=== Begin Enclosure ===
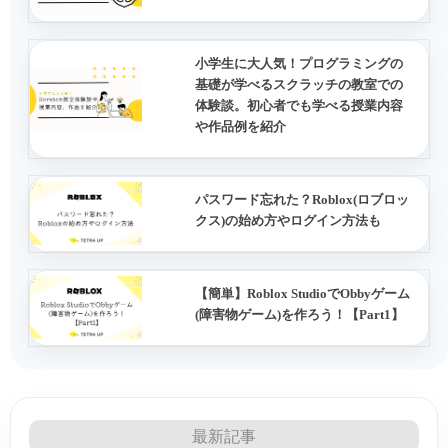
小学生に大人気！プログラミングの
基礎が学べるスクラッチの教室での
体験談。初心者でも学べる授業内容
や作品例を紹介
パスワード忘れた？Roblox(ロブロッ
クス)の始め方やログイン方法も
【簡単】Roblox StudioでObbyゲーム
(障害物ゲーム)を作ろう！【Part1】
最新記事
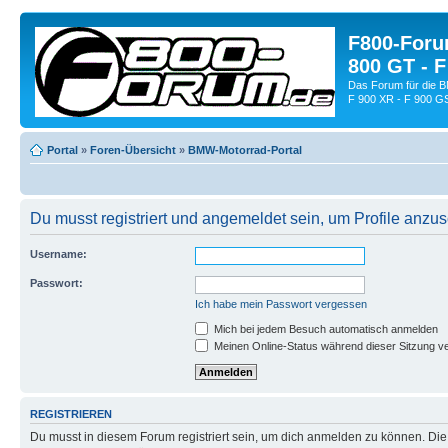
F800-Forum
800 GT - F
Das Forum für die 
F 900 XR - F 900 G
Portal
»
Foren-Übersicht
»
BMW-Motorrad-Portal
Du musst registriert und angemeldet sein, um Profile anzu
Username:
Passwort:
Ich habe mein Passwort vergessen
Mich bei jedem Besuch automatisch anmelden
Meinen Online-Status während dieser Sitzung v
REGISTRIEREN
Du musst in diesem Forum registriert sein, um dich anmelden zu können. Die R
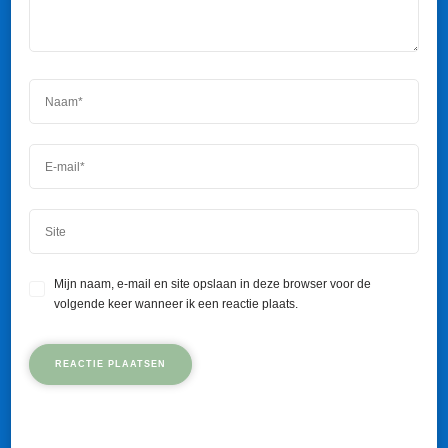
Mijn naam, e-mail en site opslaan in deze browser voor de
volgende keer wanneer ik een reactie plaats.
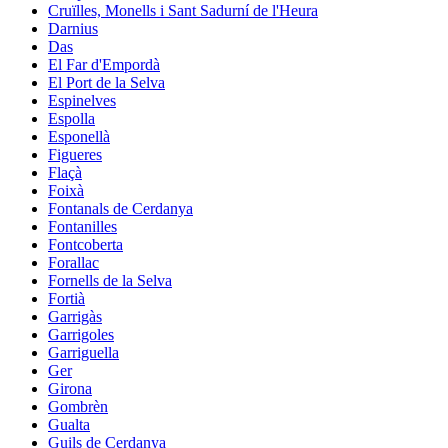
Cruïlles, Monells i Sant Sadurní de l'Heura
Darnius
Das
El Far d'Empordà
El Port de la Selva
Espinelves
Espolla
Esponellà
Figueres
Flaçà
Foixà
Fontanals de Cerdanya
Fontanilles
Fontcoberta
Forallac
Fornells de la Selva
Fortià
Garrigàs
Garrigoles
Garriguella
Ger
Girona
Gombrèn
Gualta
Guils de Cerdanya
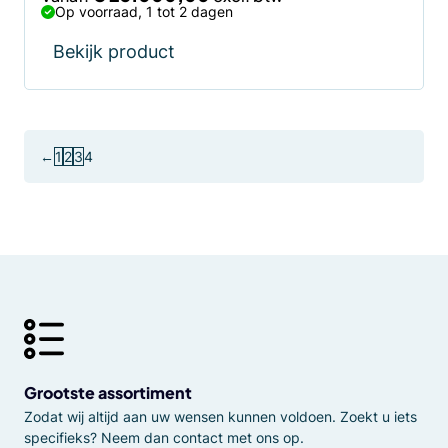
Op voorraad, 1 tot 2 dagen
Bekijk product
←
1
2
3
4
Grootste assortiment
Zodat wij altijd aan uw wensen kunnen voldoen. Zoekt u iets
specifieks? Neem dan contact met ons op.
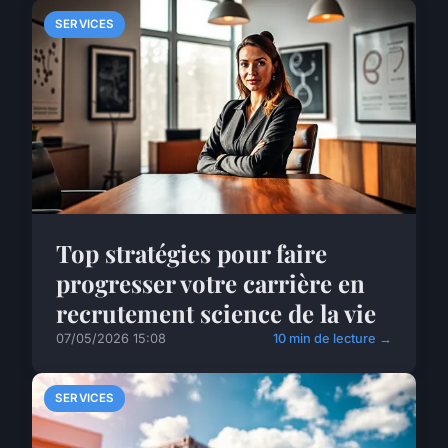
SERVICES
Top stratégies pour faire
progresser votre carrière en
recrutement science de la vie
07/05/2026 15:08
10 min de lecture →
SERVICES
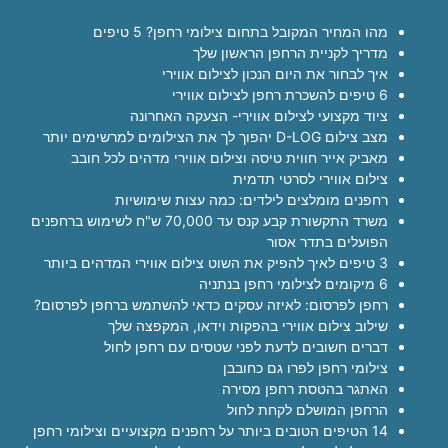
מהו המחיר המקובל בתחום צילומי רחפן? 5 טיפים
מדריך לקניית הרחפן הראשון שלך
איך לבחור את היום הנכון לצילום אווירי
6 טיפים להשכרת רחפן לצילום אווירי
ציוד מקצועי לצילום אווירי- הצעקה האחרונה
מצב צילום D-LOG יהפוך לך את הצילומים למרשימים יותר
מאביק אייר חווית טיסה וצילום אווירי מדהים לכל חובב
צילום אווירי לסרטי תדמית
רחפנים מומלצים לילדים: כמה עצות שימושיות
משרד התקשורת קבע קנס עד 70,000 ש"ח לשימוש ברחפנים
הפועלים בתדר אסור
3 טיפים לאיך להפיק את השוט צילום אווירי המדהים ביותר
6 מיקומים לצילומי רחפן בנתניה
רחפן לפרסום: לאיזה עסקים כדאי להשתמש ברחפן לפרסום?
שילוב צילום אווירי בהפקות וידאו, המקפצה שלך
דברים חשובים לדעת לפני שטסים עם רחפן לחול
צילומי רחפן לפרו גם כחובבן
האתגר בהטסת רחפן מסירה
הרחפן המושלם לקחת לחול
14 הטיפים הטובים ביותר על רחפנים מקצועיים וצילומי רחפן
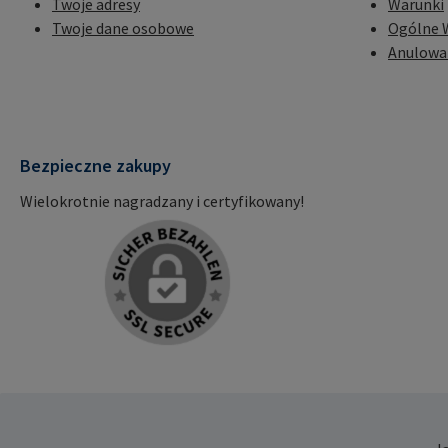
Twoje adresy
Warunki
Twoje dane osobowe
Ogólne 
Anulowa
Bezpieczne zakupy
Wielokrotnie nagradzany i certyfikowany!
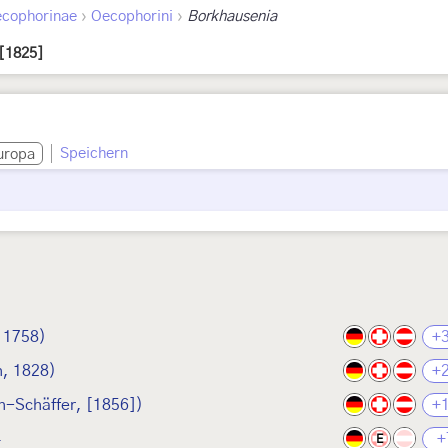
›
›
cophorinae
Oecophorini
Borkhausenia
[1825]
Speichern
uropa
 1758)
+
, 1828)
+
h-Schäffer, [1856])
+
4
+
E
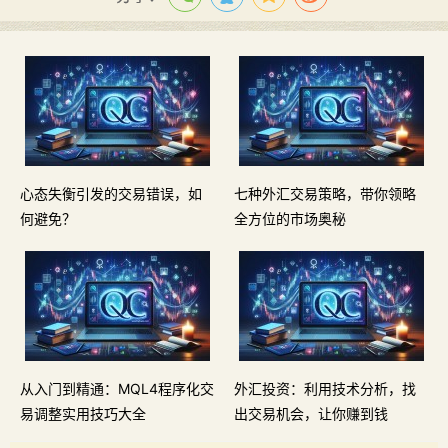
心态失衡引发的交易错误，如
七种外汇交易策略，带你领略
何避免？
全方位的市场奥秘
从入门到精通：MQL4程序化交
外汇投资：利用技术分析，找
易调整实用技巧大全
出交易机会，让你赚到钱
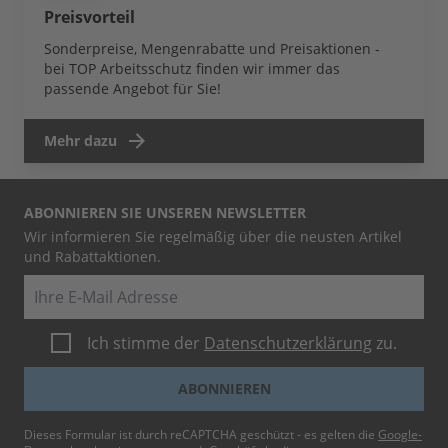
Preisvorteil
Sonderpreise, Mengenrabatte und Preisaktionen -
bei TOP Arbeitsschutz finden wir immer das
passende Angebot für Sie!
Mehr dazu
ABONNIEREN SIE UNSEREN NEWSLETTER
Wir informieren Sie regelmäßig über die neusten Artikel
und Rabattaktionen.
E-Mail
Ich stimme der
Datenschutzerklärung
zu.
ABONNIEREN
Dieses Formular ist durch reCAPTCHA geschützt - es gelten die
Google-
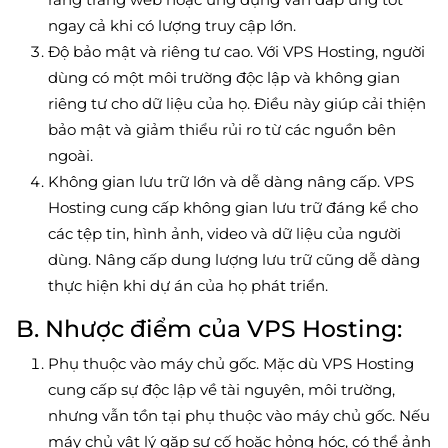
ngay cả khi có lượng truy cập lớn.
Độ bảo mật và riêng tư cao. Với VPS Hosting, người
dùng có một môi trường độc lập và không gian
riêng tư cho dữ liệu của họ. Điều này giúp cải thiện
bảo mật và giảm thiểu rủi ro từ các nguồn bên
ngoài.
Không gian lưu trữ lớn và dễ dàng nâng cấp. VPS
Hosting cung cấp không gian lưu trữ đáng kể cho
các tệp tin, hình ảnh, video và dữ liệu của người
dùng. Nâng cấp dung lượng lưu trữ cũng dễ dàng
thực hiện khi dự án của họ phát triển.
B. Nhược điểm của VPS Hosting:
Phụ thuộc vào máy chủ gốc. Mặc dù VPS Hosting
cung cấp sự độc lập về tài nguyên, môi trường,
nhưng vẫn tồn tại phụ thuộc vào máy chủ gốc. Nếu
máy chủ vật lý gặp sự cố hoặc hỏng hóc, có thể ảnh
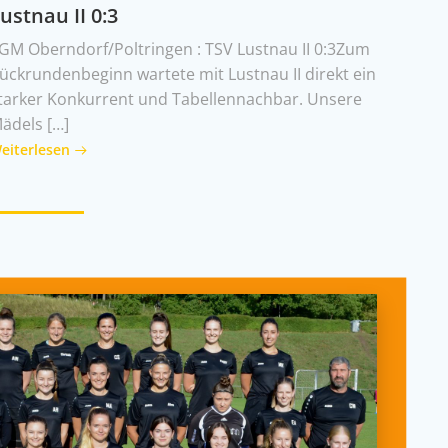
ustnau II 0:3
GM Oberndorf/Poltringen : TSV Lustnau II 0:3Zum
ückrundenbeginn wartete mit Lustnau II direkt ein
tarker Konkurrent und Tabellennachbar. Unsere
ädels […]
eiterlesen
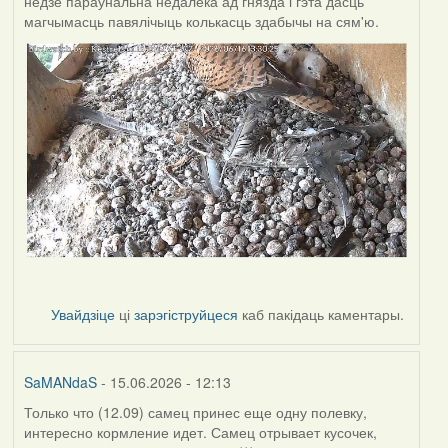
недзе параўнальна недалёка ад гнязда і гэта дасць
магчымасць павялічыць колькасць здабычы на сям'ю.
Увайдзіце
ці
зарэгіструйцеся
каб пакідаць каментары.
SaMANdaS
- 15.06.2026 - 12:13
Только что (12.09) самец принес еще одну полевку,
интересно кормление идет. Самец отрывает кусочек,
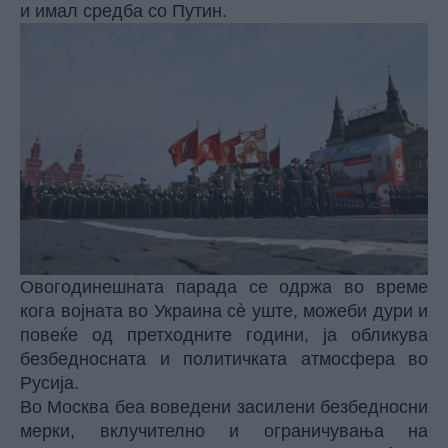
и имал средба со Путин.
Овогодинешната парада се одржа во време
кога војната во Украина сè уште, можеби дури и
повеќе од претходните години, ја обликува
безбедносната и политичката атмосфера во
Русија.
Во Москва беа воведени засилени безбедносни
мерки, вклучително и ограничувања на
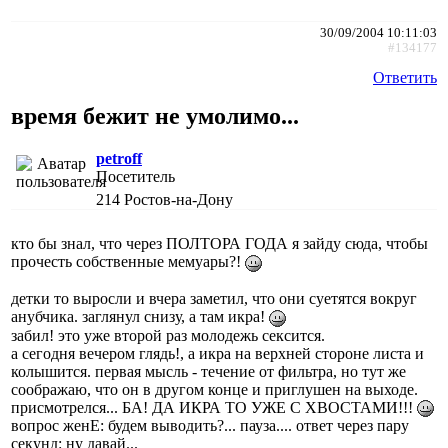
30/09/2004 10:11:03
#134177
Ответить
время бежит не умолимо...
petroff
Посетитель
214
Ростов-на-Дону
кто бы знал, что через ПОЛТОРА ГОДА я зайду сюда, чтобы
прочесть собственные мемуары?!
детки то выросли и вчера заметил, что они суетятся вокруг
анубчика. заглянул снизу, а там икра!
забил! это уже второй раз молодежь сексится.
а сегодня вечером глядь!, а икра на верхней стороне листа и
колышится. первая мысль - течение от фильтра, но тут же
соображаю, что он в другом конце и приглушен на выходе.
присмотрелся... БА! ДА ИКРА ТО УЖЕ С ХВОСТАМИ!!!
вопрос женЕ: будем выводить?... пауза.... ответ через пару
секунд: ну давай...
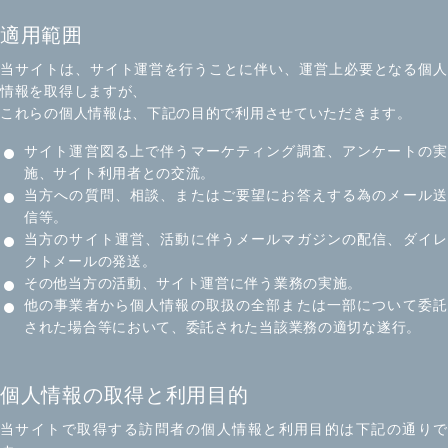
適用範囲
当サイトは、サイト運営を行うことに伴い、運営上必要となる個人
情報を取得しますが、
これらの個人情報は、下記の目的で利用させていただきます。
サイト運営図る上で伴うマーケティング調査、アンケートの実
施、サイト利用者との交流。
当方への質問、相談、またはご要望にお答えする為のメール送
信等。
当方のサイト運営、活動に伴うメールマガジンの配信、ダイレ
クトメールの発送。
その他当方の活動、サイト運営に伴う業務の実施。
他の事業者から個人情報の取扱の全部または一部について委託
された場合等において、委託された当該業務の適切な遂行。
個人情報の取得と利用目的
当サイトで取得する訪問者の個人情報と利用目的は下記の通りで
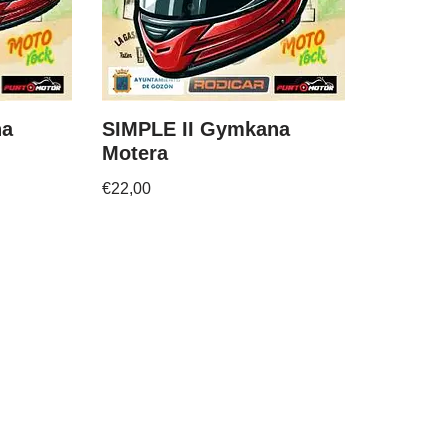
na
SIMPLE II Gymkana
Motera
€
22,00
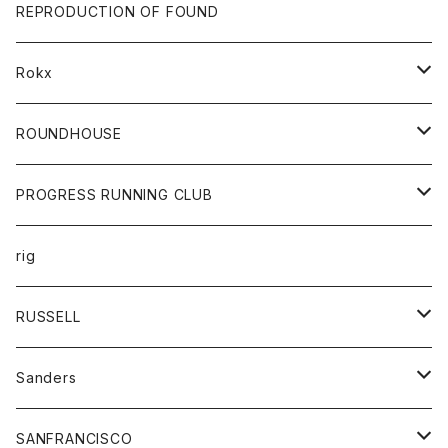
帽子
靴
トップス
財布
パンツ
REPRODUCTION OF FOUND
ロングスリーブカットソー
バック
カットソー
ショートパンツ
ボトムス
バック
Rokx
帽子
カーディガン
ショートパンツ
レディース
ボトム
ROUNDHOUSE
シャツ
パンツ
カットソー
エプロン
PROGRESS RUNNING CLUB
セーター
コート
キッズ
トップス
rig
Tシャツ
ジャケット
オーバーオール
Tシャツ
ボトム
グッズ
RUSSELL
トレーナー
シャツ
ペインターパンツ
帽子
アウター
Sanders
ニット
セーター
コート
スカート
グッズ
SANFRANCISCO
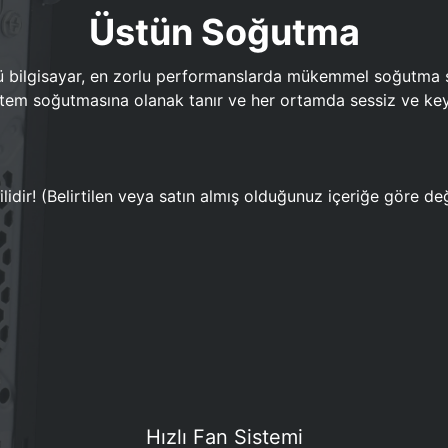
Üstün Soğutma
bilgisayar, en zorlu performanslarda mükemmel soğutma sun
em soğutmasına olanak tanır ve her ortamda sessiz ve keyi
lidir! (Belirtilen veya satın almış olduğunuz içeriğe göre değ
Hızlı Fan Sistemi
=== End Enclosure ===
Description of the task >> Please transcribe only the lines in the records above running from the line that has "Ростов-на-Дону" through the line that has "а сегодня вечером", both included, exactly as they appear.

Your solution >>
Ростов-на-Дону
кто бы знал, что через ПОЛТОРА ГОДА я зайду сюда, чтобы
прочесть собственные мемуары?!
детки то выросли и вчера заметил, что они суетятся вокруг
анубчика. заглянул снизу, а там икра!
забил! это уже второй раз молодежь сексится.
а сегодня вечером глядь!, а икра на верхней стороне листа и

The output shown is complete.